WHAT IS REQUIRED:
Find each line below that includes "Achiziții", then copy it.

DATA TO USE:
==========

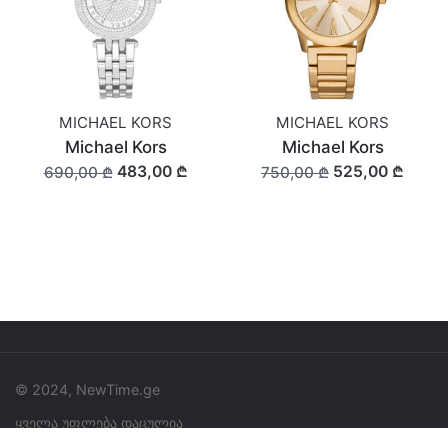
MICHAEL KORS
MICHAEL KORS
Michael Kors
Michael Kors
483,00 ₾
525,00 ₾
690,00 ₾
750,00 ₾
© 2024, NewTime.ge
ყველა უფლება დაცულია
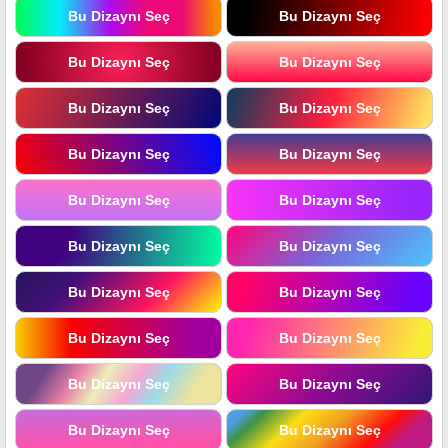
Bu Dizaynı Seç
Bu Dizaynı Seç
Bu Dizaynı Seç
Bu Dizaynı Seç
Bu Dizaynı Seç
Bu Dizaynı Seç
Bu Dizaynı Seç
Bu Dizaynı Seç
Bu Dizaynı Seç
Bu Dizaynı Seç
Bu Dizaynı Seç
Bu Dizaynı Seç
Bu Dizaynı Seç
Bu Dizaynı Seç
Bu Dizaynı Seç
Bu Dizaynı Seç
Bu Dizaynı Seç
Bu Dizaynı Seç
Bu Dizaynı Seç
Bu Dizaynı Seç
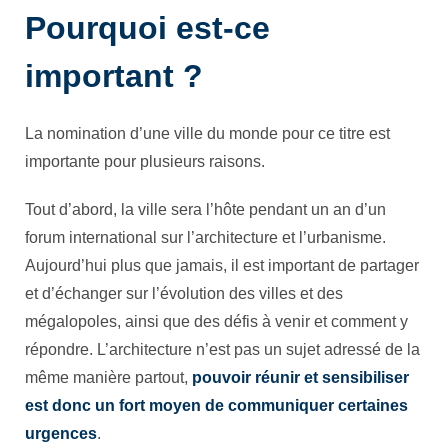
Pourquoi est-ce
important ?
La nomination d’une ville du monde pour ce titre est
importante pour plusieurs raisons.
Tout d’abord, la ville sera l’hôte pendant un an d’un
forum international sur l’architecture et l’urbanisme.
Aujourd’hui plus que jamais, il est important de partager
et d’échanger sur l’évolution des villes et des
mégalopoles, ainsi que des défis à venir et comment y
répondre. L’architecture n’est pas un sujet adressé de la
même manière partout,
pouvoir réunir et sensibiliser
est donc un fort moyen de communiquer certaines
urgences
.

==========

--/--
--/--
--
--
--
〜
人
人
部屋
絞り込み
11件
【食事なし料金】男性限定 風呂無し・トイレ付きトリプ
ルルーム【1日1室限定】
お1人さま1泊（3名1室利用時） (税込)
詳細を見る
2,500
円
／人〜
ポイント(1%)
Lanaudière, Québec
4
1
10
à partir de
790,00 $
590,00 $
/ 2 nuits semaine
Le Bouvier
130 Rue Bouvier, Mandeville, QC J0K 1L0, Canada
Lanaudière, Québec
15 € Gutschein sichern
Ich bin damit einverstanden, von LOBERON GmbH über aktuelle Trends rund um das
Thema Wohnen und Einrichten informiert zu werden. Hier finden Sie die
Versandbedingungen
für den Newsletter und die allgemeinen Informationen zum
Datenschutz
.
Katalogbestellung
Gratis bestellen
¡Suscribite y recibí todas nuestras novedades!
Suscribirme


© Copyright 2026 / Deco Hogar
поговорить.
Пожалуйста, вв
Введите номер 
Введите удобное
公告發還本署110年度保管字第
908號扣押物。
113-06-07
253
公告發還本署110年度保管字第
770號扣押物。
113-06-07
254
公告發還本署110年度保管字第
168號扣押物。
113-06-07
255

==========

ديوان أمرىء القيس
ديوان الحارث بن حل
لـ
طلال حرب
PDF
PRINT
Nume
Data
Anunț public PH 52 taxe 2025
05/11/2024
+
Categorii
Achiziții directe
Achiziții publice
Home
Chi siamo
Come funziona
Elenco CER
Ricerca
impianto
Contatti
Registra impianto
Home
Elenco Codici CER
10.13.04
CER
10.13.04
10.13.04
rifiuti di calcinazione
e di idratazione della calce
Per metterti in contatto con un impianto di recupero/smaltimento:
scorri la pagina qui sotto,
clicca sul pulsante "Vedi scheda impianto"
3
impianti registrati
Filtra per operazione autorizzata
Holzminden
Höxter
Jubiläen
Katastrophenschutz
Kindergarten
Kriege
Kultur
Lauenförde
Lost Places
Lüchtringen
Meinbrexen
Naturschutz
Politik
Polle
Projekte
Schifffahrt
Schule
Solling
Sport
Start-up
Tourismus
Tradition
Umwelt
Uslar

==========

SOLVED PROBLEM:
Achiziții directe
Achiziții publice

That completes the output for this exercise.